While he said a pile of pigs can look one way, his operation’s work is to dilute it and follow their procedure to right porosity, moisture content and carbon to nitrogen ratio in order for the pigs to properly decompose.
An investigation by the Ministry of Environment is underway at the facility following reports of the pigs.
“In response to a complaint, compliance and environmental enforcement staff from the ministry attended the compost facility near Princeton on Dec. 21, 2021 to assess compliance with the Environmental Management Act and the Organic Matter Recycling Regulation. The Ministry is currently completing its findings from the inspection and awaiting the sample results obtained while on site.”
Once the inspection report is complete, it will be published on the Natural Resource Compliance and Enforcement Database.
“We're just trying to work with the province to find out what was regulated on site. I do know that there were a lot of infractions when the inspection was finally done after we visited,” Irwin explained.
“I think one of the issues that we have is that the BC government needs to work with Indigenous communities to support community based monitoring of industrial operations. Because of our guardianship, that's why this was discovered.”

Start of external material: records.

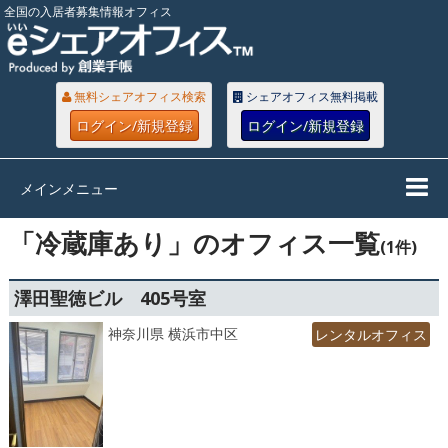
全国の入居者募集情報オフィス
無料シェアオフィス検索
シェアオフィス無料掲載
ログイン/新規登録
ログイン/新規登録
メインメニュー
「冷蔵庫あり」のオフィス一覧
(1件)
澤田聖徳ビル 405号室
神奈川県 横浜市中区
レンタルオフィス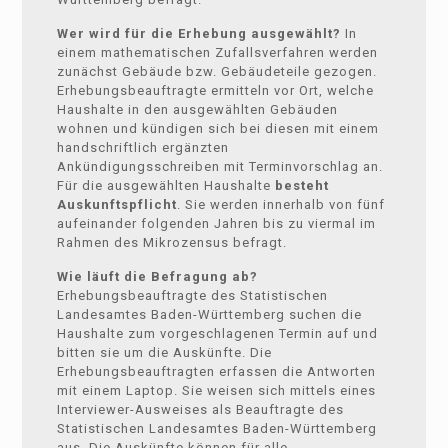
Wer wird für die Erhebung ausgewählt?
In
einem mathematischen Zufallsverfahren werden
zunächst Gebäude bzw. Gebäudeteile gezogen.
Erhebungsbeauftragte ermitteln vor Ort, welche
Haushalte in den ausgewählten Gebäuden
wohnen und kündigen sich bei diesen mit einem
handschriftlich ergänzten
Ankündigungsschreiben mit Terminvorschlag an.
Für die ausgewählten Haushalte
besteht
Auskunftspflicht
. Sie werden innerhalb von fünf
aufeinander folgenden Jahren bis zu viermal im
Rahmen des Mikrozensus befragt.
Wie läuft die Befragung ab?
Erhebungsbeauftragte des Statistischen
Landesamtes Baden-Württemberg suchen die
Haushalte zum vorgeschlagenen Termin auf und
bitten sie um die Auskünfte. Die
Erhebungsbeauftragten erfassen die Antworten
mit einem Laptop. Sie weisen sich mittels eines
Interviewer-Ausweises als Beauftragte des
Statistischen Landesamtes Baden-Württemberg
aus. Die Auskünfte können für alle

When asked about the ministry’s investigation into the facility, Ocejo stated that “there's nothing wrong with our operation’ and that he was “100 per cent confident that we're within the regulation. So there's not going to be any violations.”
“We're not a dumping ground, we're not polluting the Similkameen River or any river, we do have monitoring wells and we are operating on a concrete pad with a lined pond underneath gore tex jackets.”

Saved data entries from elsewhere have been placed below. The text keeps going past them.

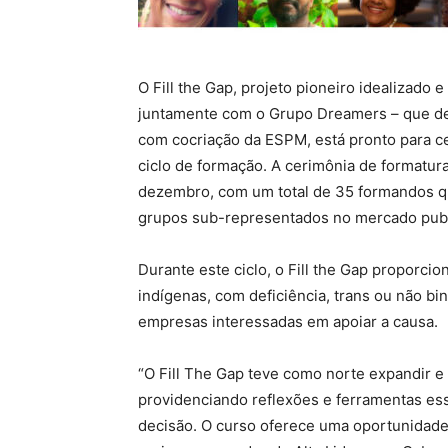
O Fill the Gap, projeto pioneiro idealizad
juntamente com o Grupo Dreamers – que det
com cocriação da ESPM, está pronto para c
ciclo de formação. A cerimônia de formatura
dezembro, com um total de 35 formandos qu
grupos sub-representados no mercado publi
Durante este ciclo, o Fill the Gap proporci
indígenas, com deficiência, trans ou não bi
empresas interessadas em apoiar a causa.
“O Fill The Gap teve como norte expandir e
providenciando reflexões e ferramentas es
decisão. O curso oferece uma oportunidade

For the USIB, the primary concern is the “health of our valley, the land, animals and the Similkameen River, as well as physical and cultural health of our people.”

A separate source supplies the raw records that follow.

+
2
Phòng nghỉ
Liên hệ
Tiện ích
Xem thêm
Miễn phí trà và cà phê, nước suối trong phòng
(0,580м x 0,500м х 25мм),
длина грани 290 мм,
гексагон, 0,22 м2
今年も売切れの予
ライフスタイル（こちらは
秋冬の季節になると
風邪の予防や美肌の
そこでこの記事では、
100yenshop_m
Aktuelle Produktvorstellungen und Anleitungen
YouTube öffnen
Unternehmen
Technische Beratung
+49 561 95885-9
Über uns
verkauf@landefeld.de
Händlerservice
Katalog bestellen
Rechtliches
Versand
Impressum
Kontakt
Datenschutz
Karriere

“We know what's happening on the ground. We take our guardianship role very seriously, and ultimately, had we not visited, I don't know that the government ever would have even known that this was happening," Irwin added.
The band’s review of the Net Zero Waste facility is ongoing, but their concerns are focused on the industrial-scale processing of waste, including biosolids and massive numbers of animal carcasses, is occurring without adequate oversight, and with potentially serious ecological and cultural impacts, including threats to the ground and surface water.
Princeton town council is getting involved as well.
"It’s very concerning to have this so close to our water system and that's why we’re having staff investigate," Mayor Spencer Coyne said.
Irwin wants to see action taken from the provincial government on better regulations for sites, so important lands are protected.
Editor’s note: This article has been edited to include comment from Net Zero Waste which was submitted after publication.